Everything in the listing should be set down exactly, apart from the pictures.

── SUPPLIED INFORMATION ──

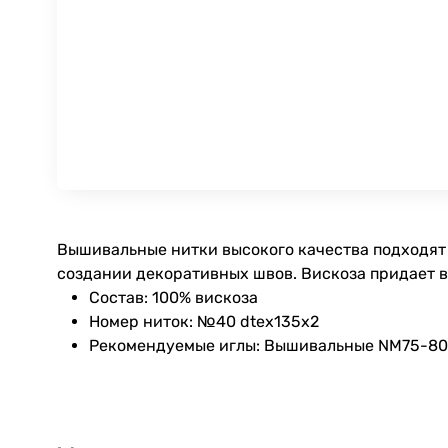
Вышивальные нитки высокого качества подходят 
создании декоративных швов. Вискоза придает 
Состав: 100% вискоза
Номер ниток: №40 dtex135x2
Рекомендуемые иглы: Вышивальные NM75-80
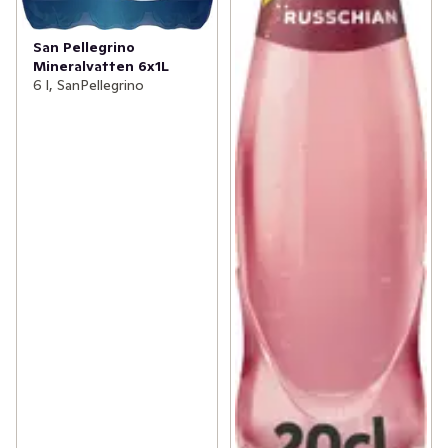
San Pellegrino
Mineralvatten 6x1L
6 l, SanPellegrino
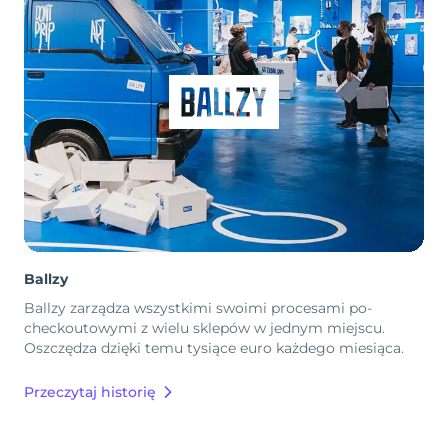
Ballzy
Ballzy zarządza wszystkimi swoimi procesami po-
checkoutowymi z wielu sklepów w jednym miejscu.
Oszczędza dzięki temu tysiące euro każdego miesiąca.
Przeczytaj historię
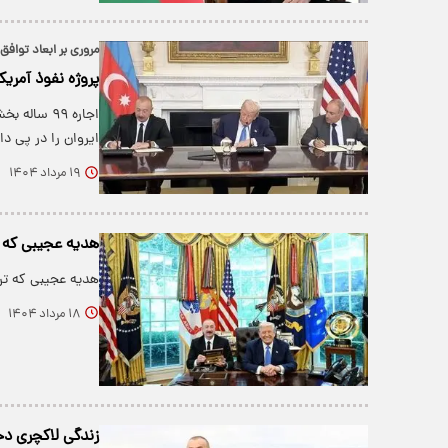
مروری بر ابعاد توافق
پروژه نفوذ آمریک
اجاره ۹۹ س
ایروان را در پی 
۱۹ مرداد ۱۴۰۴
هدیه عجیبی که تر
هدیه عجیبی که ترا
۱۸ مرداد ۱۴۰۴
زندگی لاکچری دخت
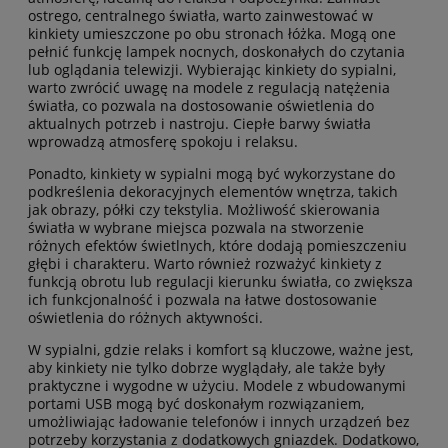
ostrego, centralnego światła, warto zainwestować w
kinkiety umieszczone po obu stronach łóżka. Mogą one
pełnić funkcję lampek nocnych, doskonałych do czytania
lub oglądania telewizji. Wybierając kinkiety do sypialni,
warto zwrócić uwagę na modele z regulacją natężenia
światła, co pozwala na dostosowanie oświetlenia do
aktualnych potrzeb i nastroju. Ciepłe barwy światła
wprowadzą atmosferę spokoju i relaksu.
Ponadto, kinkiety w sypialni mogą być wykorzystane do
podkreślenia dekoracyjnych elementów wnętrza, takich
jak obrazy, półki czy tekstylia. Możliwość skierowania
światła w wybrane miejsca pozwala na stworzenie
różnych efektów świetlnych, które dodają pomieszczeniu
głębi i charakteru. Warto również rozważyć kinkiety z
funkcją obrotu lub regulacji kierunku światła, co zwiększa
ich funkcjonalność i pozwala na łatwe dostosowanie
oświetlenia do różnych aktywności.
W sypialni, gdzie relaks i komfort są kluczowe, ważne jest,
aby kinkiety nie tylko dobrze wyglądały, ale także były
praktyczne i wygodne w użyciu. Modele z wbudowanymi
portami USB mogą być doskonałym rozwiązaniem,
umożliwiając ładowanie telefonów i innych urządzeń bez
potrzeby korzystania z dodatkowych gniazdek. Dodatkowo,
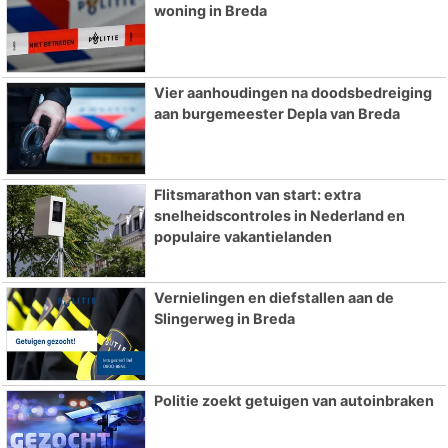
woning in Breda
Vier aanhoudingen na doodsbedreiging
aan burgemeester Depla van Breda
Flitsmarathon van start: extra
snelheidscontroles in Nederland en
populaire vakantielanden
Vernielingen en diefstallen aan de
Slingerweg in Breda
Politie zoekt getuigen van autoinbraken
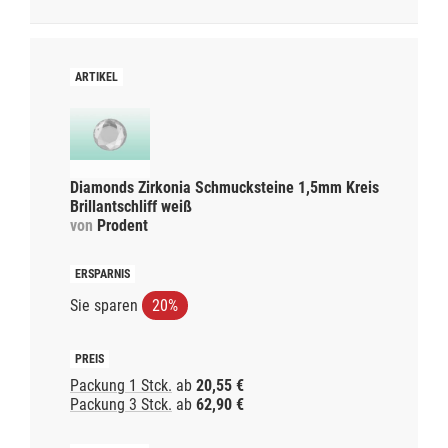
Diamonds Zirkonia Schmucksteine 1,5mm Kreis
Brillantschliff weiß
von
Prodent
Sie sparen
20%
Packung 1 Stck.
ab
20,55 €
Packung 3 Stck.
ab
62,90 €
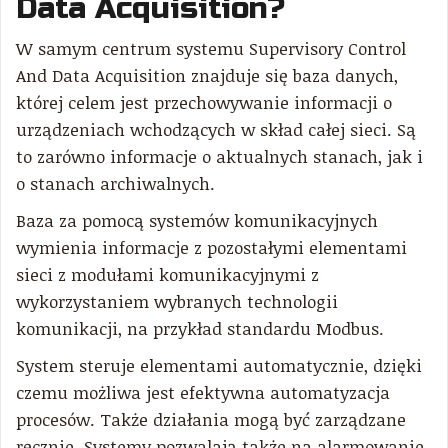
Data Acquisition?
W samym centrum systemu Supervisory Control
And Data Acquisition znajduje się baza danych,
której celem jest przechowywanie informacji o
urządzeniach wchodzących w skład całej sieci. Są
to zarówno informacje o aktualnych stanach, jak i
o stanach archiwalnych.
Baza za pomocą systemów komunikacyjnych
wymienia informacje z pozostałymi elementami
sieci z modułami komunikacyjnymi z
wykorzystaniem wybranych technologii
komunikacji, na przykład standardu Modbus.
System steruje elementami automatycznie, dzięki
czemu możliwa jest efektywna automatyzacja
procesów. Także działania mogą być zarządzane
ręcznie. Systemy pozwalają także na alarmowanie,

───

REPLY TO THE EXERCISE:
Вышивальные нитки высокого качества подходят 
создании декоративных швов. Вискоза придает 
Состав: 100% вискоза
Номер ниток: №40 dtex135x2
Рекомендуемые иглы: Вышивальные NM75-80
San Pellegrino
Mineralvatten 6x1L
6 l, SanPellegrino
Ballzy
Ballzy zarządza wszystkimi swoimi procesami po-
checkoutowymi z wielu sklepów w jednym miejscu.
Oszczędza dzięki temu tysiące euro każdego miesiąca.
Przeczytaj historię
مروری بر ابعاد توافق
پروژه نفوذ آمریک
اجاره ۹۹ س
ایروان را در پی 
۱۹ مرداد ۱۴۰۴
هدیه عجیبی که تر
هدیه عجیبی که ترا
۱۸ مرداد ۱۴۰۴
زندگی لاکچری دخت
ostrego, centralnego światła, warto zainwestować w
kinkiety umieszczone po obu stronach łóżka. Mogą one
pełnić funkcję lampek nocnych, doskonałych do czytania
lub oglądania telewizji. Wybierając kinkiety do sypialni,
warto zwrócić uwagę na modele z regulacją natężenia
światła, co pozwala na dostosowanie oświetlenia do
aktualnych potrzeb i nastroju. Ciepłe barwy światła
wprowadzą atmosferę spokoju i relaksu.
Ponadto, kinkiety w sypialni mogą być wykorzystane do
podkreślenia dekoracyjnych elementów wnętrza, takich
jak obrazy, półki czy tekstylia. Możliwość skierowania
światła w wybrane miejsca pozwala na stworzenie
różnych efektów świetlnych, które dodają pomieszczeniu
głębi i charakteru. Warto również rozważyć kinkiety z
funkcją obrotu lub regulacji kierunku światła, co zwiększa
ich funkcjonalność i pozwala na łatwe dostosowanie
oświetlenia do różnych aktywności.
W sypialni, gdzie relaks i komfort są kluczowe, ważne jest,
aby kinkiety nie tylko dobrze wyglądały, ale także były
praktyczne i wygodne w użyciu. Modele z wbudowanymi
portami USB mogą być doskonałym rozwiązaniem,
umożliwiając ładowanie telefonów i innych urządzeń bez
potrzeby korzystania z dodatkowych gniazdek. Dodatkowo,
woning in Breda
Vier aanhoudingen na doodsbedreiging
aan burgemeester Depla van Breda
Flitsmarathon van start: extra
snelheidscontroles in Nederland en
populaire vakantielanden
Vernielingen en diefstallen aan de
Slingerweg in Breda
Politie zoekt getuigen van autoinbraken
Diamonds Zirkonia Schmucksteine 1,5mm Kreis
Brillantschliff weiß
von
Prodent
Sie sparen
20%
Packung 1 Stck.
ab
20,55 €
Packung 3 Stck.
ab
62,90 €
Data Acquisition?
W samym centrum systemu Supervisory Control
And Data Acquisition znajduje się baza danych,
której celem jest przechowywanie informacji o
urządzeniach wchodzących w skład całej sieci. Są
to zarówno informacje o aktualnych stanach, jak i
o stanach archiwalnych.
Baza za pomocą systemów komunikacyjnych
wymienia informacje z pozostałymi elementami
sieci z modułami komunikacyjnymi z
wykorzystaniem wybranych technologii
komunikacji, na przykład standardu Modbus.
System steruje elementami automatycznie, dzięki
czemu możliwa jest efektywna automatyzacja
procesów. Także działania mogą być zarządzane
ręcznie. Systemy pozwalają także na alarmowanie,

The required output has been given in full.